## SOURCE MATERIAL
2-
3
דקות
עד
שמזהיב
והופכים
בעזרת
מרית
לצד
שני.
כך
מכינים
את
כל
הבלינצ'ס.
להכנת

* * *

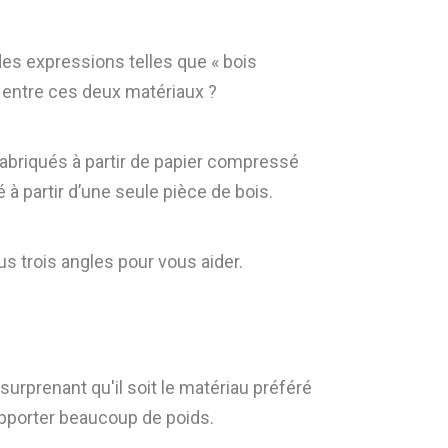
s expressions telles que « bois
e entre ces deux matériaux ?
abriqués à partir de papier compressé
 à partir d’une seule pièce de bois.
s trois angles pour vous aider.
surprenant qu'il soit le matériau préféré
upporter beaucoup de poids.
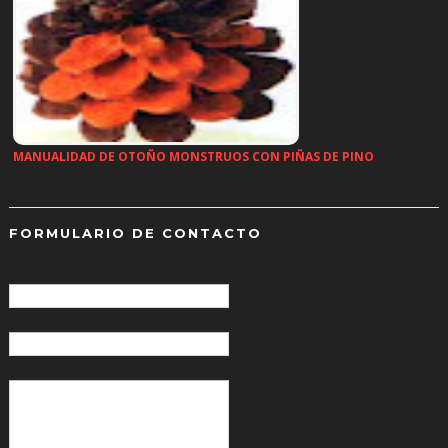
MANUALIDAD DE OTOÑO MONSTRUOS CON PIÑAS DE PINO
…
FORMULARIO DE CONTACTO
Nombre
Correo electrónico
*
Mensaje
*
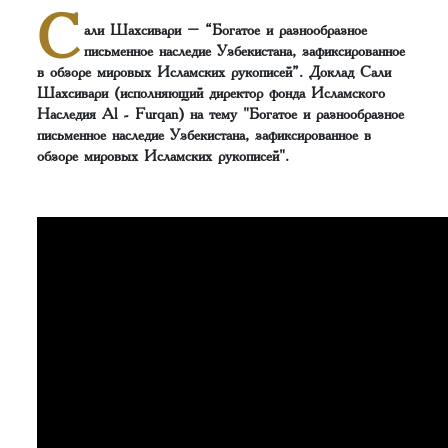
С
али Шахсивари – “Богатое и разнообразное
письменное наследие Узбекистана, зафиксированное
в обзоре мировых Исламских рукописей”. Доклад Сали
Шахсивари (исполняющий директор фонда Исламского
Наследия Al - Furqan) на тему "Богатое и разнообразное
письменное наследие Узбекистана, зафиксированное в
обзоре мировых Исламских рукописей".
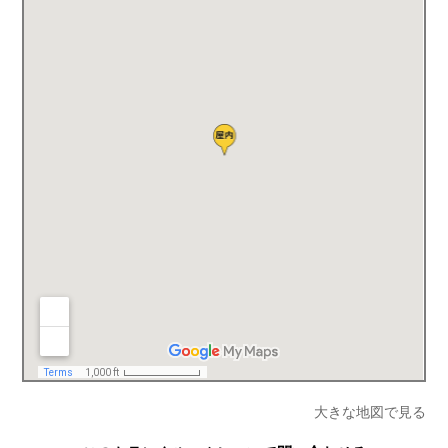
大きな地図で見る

---

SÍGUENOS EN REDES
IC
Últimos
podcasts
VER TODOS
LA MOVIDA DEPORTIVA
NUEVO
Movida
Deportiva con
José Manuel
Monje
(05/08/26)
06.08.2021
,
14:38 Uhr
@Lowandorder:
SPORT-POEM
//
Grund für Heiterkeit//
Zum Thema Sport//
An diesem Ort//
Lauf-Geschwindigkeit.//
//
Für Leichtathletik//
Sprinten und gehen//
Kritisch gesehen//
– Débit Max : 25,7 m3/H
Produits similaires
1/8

## WORK REQUEST
Copy each line of the data that includes the word "мировых".

## THE COMPLETED TASK
в обзоре мировых Исламских рукописей”. Доклад Сали
обзоре мировых Исламских рукописей".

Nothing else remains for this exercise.